Thursday, December 17, 2009

Newspapers offer cheap subscriptions, free job-wanted ads to the local unemployed

Three newspapers in rural Georgia have developed "highly specialized economic recovery packages" for subscribers, reports the SNPA Bulletin of the Southern Newspaper Publishers Association. They're following the lead of The News-Gazette in Champaign, Ill., which announced this summer that it would offer renewable three-month subscriptions to the unemployed for $1.

The Daily Citizen, in the carpetmaking center of Dalton, was the first Georgia paper to follow suit.
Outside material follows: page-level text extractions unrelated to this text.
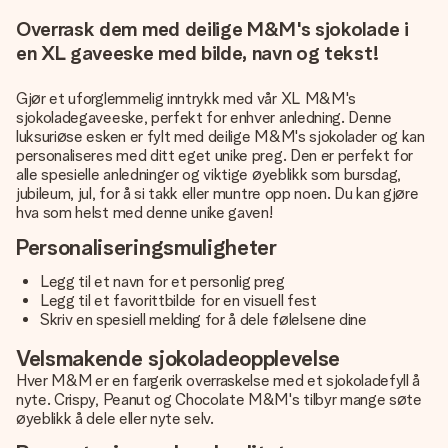
Overrask dem med deilige M&M's sjokolade i
en XL gaveeske med bilde, navn og tekst!
Gjør et uforglemmelig inntrykk med vår XL M&M's
sjokoladegaveeske, perfekt for enhver anledning. Denne
luksuriøse esken er fylt med deilige M&M's sjokolader og kan
personaliseres med ditt eget unike preg. Den er perfekt for
alle spesielle anledninger og viktige øyeblikk som bursdag,
jubileum, jul, for å si takk eller muntre opp noen. Du kan gjøre
hva som helst med denne unike gaven!
Personaliseringsmuligheter
Legg til et navn for et personlig preg
Legg til et favorittbilde for en visuell fest
Skriv en spesiell melding for å dele følelsene dine
Velsmakende sjokoladeopplevelse
Hver M&M er en fargerik overraskelse med et sjokoladefyll å
nyte. Crispy, Peanut og Chocolate M&M's tilbyr mange søte
øyeblikk å dele eller nyte selv.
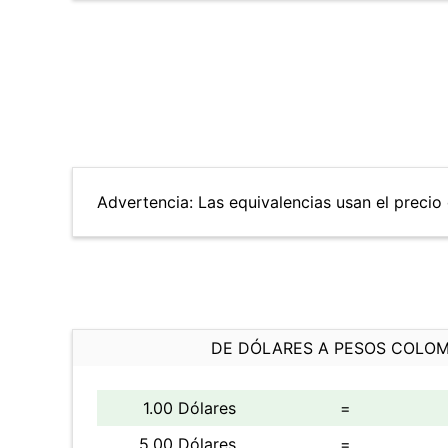
Advertencia: Las equivalencias usan el precio 
DE DÓLARES A PESOS COLO
1.00 Dólares
=
5.00 Dólares
=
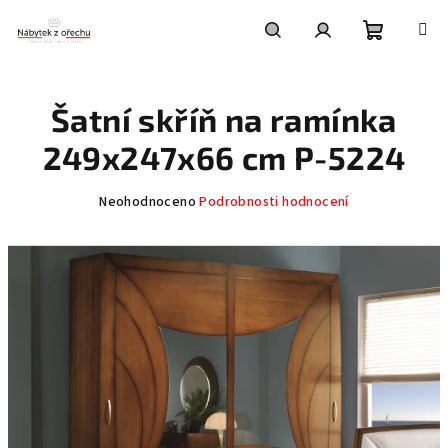
Přejít
na
obsah
Nákupní
Hledat
Přihlášení
Šatní skříň na ramínka
košík
249x247x66 cm P-5224
Průměrné
Neohodnoceno
Podrobnosti hodnocení
hodnocení
produktu
je
0,0
z
5
hvězdiček.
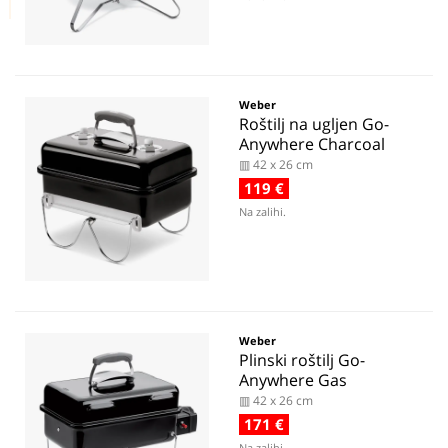
Weber
Roštilj na ugljen Go-
Anywhere Charcoal
▥ 42 x 26 cm
119 €
Na zalihi.
Weber
Plinski roštilj Go-
Anywhere Gas
▥ 42 x 26 cm
171 €
Na zalihi.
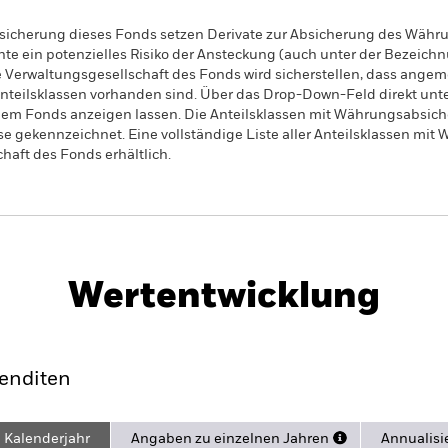
sicherung dieses Fonds setzen Derivate zur Absicherung des Währun
nte ein potenzielles Risiko der Ansteckung (auch unter der Bezeichnu
e Verwaltungsgesellschaft des Fonds wird sicherstellen, dass ang
 Anteilsklassen vorhanden sind. Über das Drop-Down-Feld direkt u
in dem Fonds anzeigen lassen. Die Anteilsklassen mit Währungsabsic
e gekennzeichnet. Eine vollständige Liste aller Anteilsklassen mi
haft des Fonds erhältlich.
PRIIP KID
Factsheet
Verkaufsp
ank Bonds
Herunterladen
Wertentwicklung
rformance
Eckdaten
Positio
enditen
Kalenderjahr
Angaben zu einzelnen Jahren
Annualisi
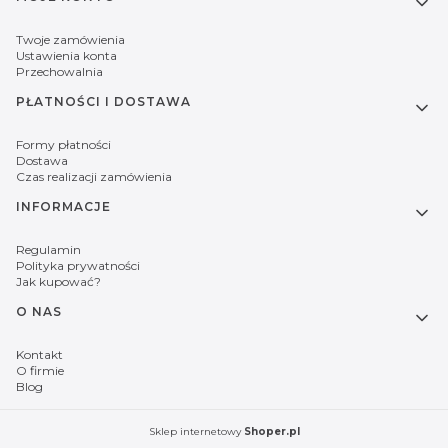
Twoje zamówienia
Ustawienia konta
Przechowalnia
PŁATNOŚCI I DOSTAWA
Formy płatności
Dostawa
Czas realizacji zamówienia
INFORMACJE
Regulamin
Polityka prywatności
Jak kupować?
O NAS
Kontakt
O firmie
Blog
Sklep internetowy
Shoper.pl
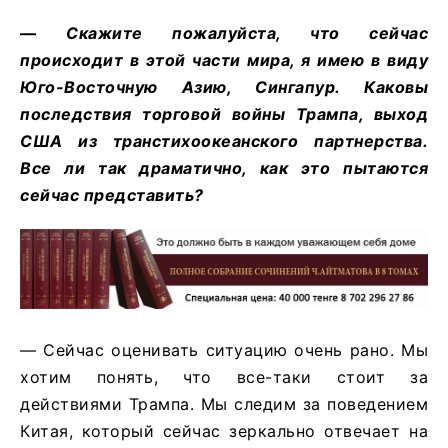
— Скажите пожалуйста, что сейчас
происходит в этой части мира, я имею в виду
Юго-Восточную Азию, Сингапур. Каковы
последствия торговой войны Трампа, выход
США из транстихоокеанского партнерства.
Все ли так драматично, как это пытаются
сейчас представить?
— Сейчас оценивать ситуацию очень рано. Мы
хотим понять, что все-таки стоит за
действиями Трампа. Мы следим за поведением
Китая, который сейчас зеркально отвечает на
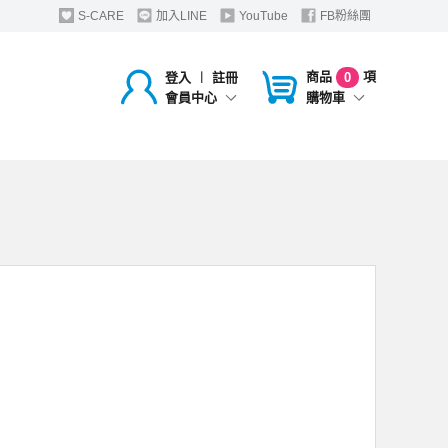
S-CARE
加入LINE
YouTube
FB粉絲團
商品
項
登入
︱
註冊
0
購物車
會員中心
，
In late October, the Community Newspaper Holdings Inc. paper began selling the unemployed subscriptions for $1. "Interested residents needed only to bring verification to the newspaper that their home address matched the address where they were receiving their unemployment check," Sean Ireland writes for SNPA.
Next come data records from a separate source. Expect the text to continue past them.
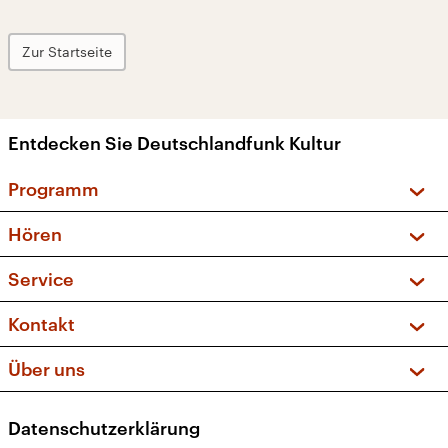
Zur Startseite
Entdecken Sie Deutschlandfunk Kultur
Programm
Vorschau und Rückschau
Hören
Sendungen und Podcasts
Livestream
Service
Musikliste
Frequenzen (UKW + DAB+)
FAQ
Kontakt
Kakadu – Das Kinderprogramm
Apps
Archiv
Hörerservice
Über uns
Newsletter
Social Media
Deutschlandradio
RSS
Datenschutzerklärung
Presse
Veranstaltungen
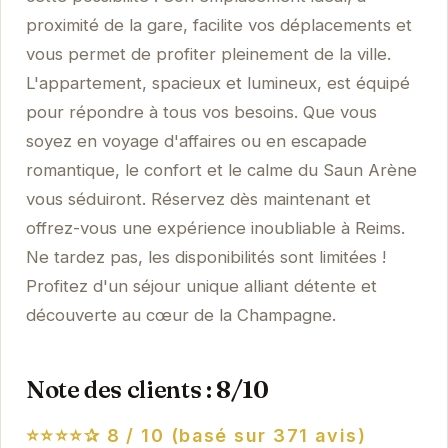
proximité de la gare, facilite vos déplacements et
vous permet de profiter pleinement de la ville.
L'appartement, spacieux et lumineux, est équipé
pour répondre à tous vos besoins. Que vous
soyez en voyage d'affaires ou en escapade
romantique, le confort et le calme du Saun Arène
vous séduiront. Réservez dès maintenant et
offrez-vous une expérience inoubliable à Reims.
Ne tardez pas, les disponibilités sont limitées !
Profitez d'un séjour unique alliant détente et
découverte au cœur de la Champagne.
Note des clients : 8/10
⭐⭐⭐⭐✰
8 / 10 (basé sur 371 avis)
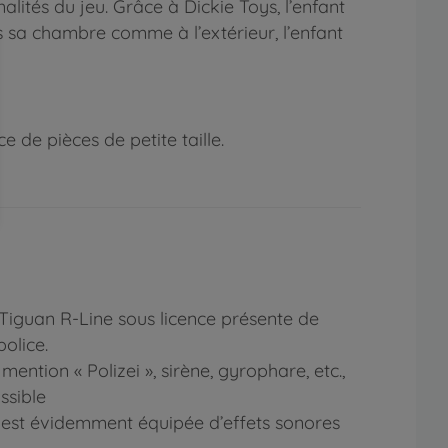
lités du jeu. Grâce à Dickie Toys, l’enfant
ns sa chambre comme à l’extérieur, l’enfant
 de pièces de petite taille.
Tiguan R-Line sous licence présente de
olice.
ention « Polizei », sirène, gyrophare, etc.,
ssible
ce est évidemment équipée d’effets sonores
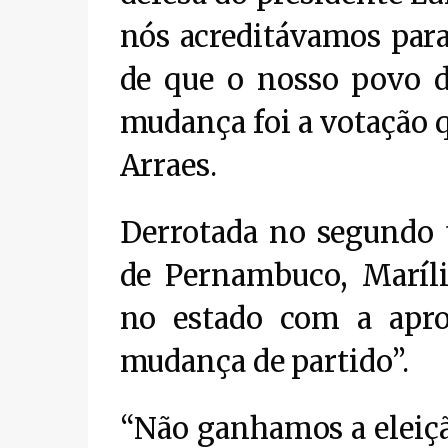
nós acreditávamos par
de que o nosso povo 
mudança foi a votação 
Arraes.
Derrotada no segundo 
de Pernambuco, Maríli
no estado com a apro
mudança de partido”.
“Não ganhamos a eleiç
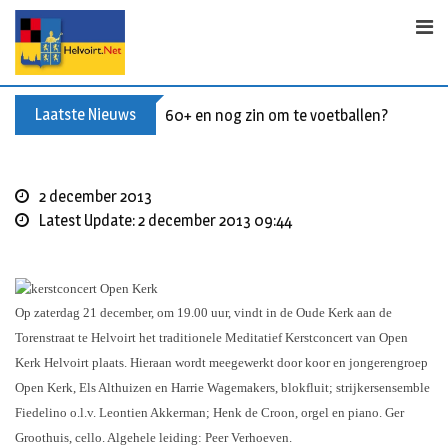
Skip
to
content
Laatste Nieuws
60+ en nog zin om te voetballen? Kom Wal
2 december 2013
Latest Update: 2 december 2013 09:44
Op zaterdag 21 december, om 19.00 uur, vindt in de Oude Kerk aan de
Torenstraat te Helvoirt het traditionele Meditatief Kerstconcert van Open
Kerk Helvoirt plaats. Hieraan wordt meegewerkt door koor en jongerengroep
Open Kerk, Els Althuizen en Harrie Wagemakers, blokfluit; strijkersensemble
Fiedelino o.l.v. Leontien Akkerman; Henk de Croon, orgel en piano. Ger
Groothuis, cello. Algehele leiding: Peer Verhoeven.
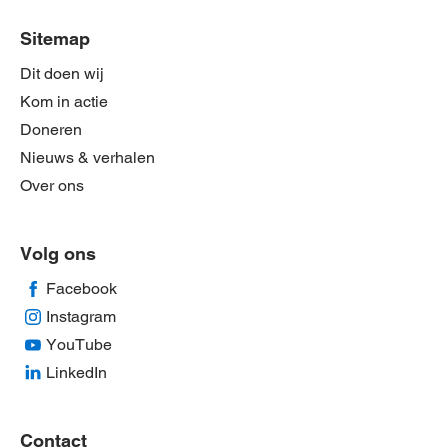
Sitemap
Dit doen wij
Kom in actie
Doneren
Nieuws & verhalen
Over ons
Volg ons
Facebook
Instagram
YouTube
LinkedIn
Contact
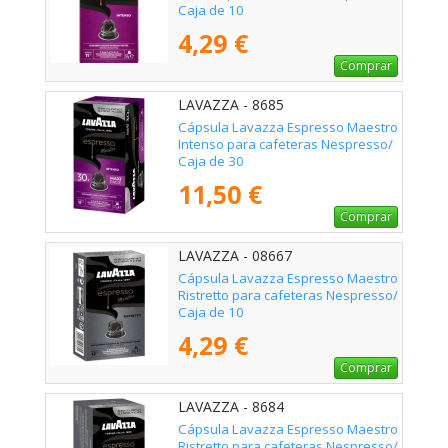
Caja de 10
4,29 €
Comprar
LAVAZZA - 8685
Cápsula Lavazza Espresso Maestro
Intenso para cafeteras Nespresso/
Caja de 30
11,50 €
Comprar
LAVAZZA - 08667
Cápsula Lavazza Espresso Maestro
Ristretto para cafeteras Nespresso/
Caja de 10
4,29 €
Comprar
LAVAZZA - 8684
Cápsula Lavazza Espresso Maestro
Ristretto para cafeteras Nespresso/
Publisher William Bronson wrote, “We want area residents who are experiencing difficult times to stay connected to their community . . . while also helping them find a job.” He said the 12,500-circulation paper “will be delivering these newspapers at a loss, but we feel it is more important to connect those looking for a job with those hiring as soon as possible.”

In November, The Dahlonega Nugget, a 5,400-circulation weekly southeast of Dalton, and the Times Georgian of Carrollton, an 8,000-circ. daily just southwest of Atlanta, started similar measures. The Nugget offers renewable three-month subscriptions for $1 to any local resident looking for work. “With the local unemployment rate now over 11 percent, we want to make sure that none of our readers are forced to give up their connection to the community for economic reasons,” said Wayne Knuckles, right, editor and publisher of the Community Newspapers Inc. paper. “We all have to work together to keep our community strong during these tough times, and this is one small way The Nugget can help.”

The Times-Georgian, owned by Paxton Media Group, is offering discounted three-month subscriptions for $5 to unemployed readers, and free, eight-line classified "job wanted" ads for up to two weeks at no charge. “We know many jobs sites today require a fee and might require a family to move,” said Publisher Leonard Woolsey. “We’d just like to make sure everyone fully explores the employment opportunities in Carroll County without any out-of-pocket expense to them.” He added, “Many of our subscribers and readers have supported us in the past,” Woolsey said. “We need to make sure we are there to give back in their time of need.”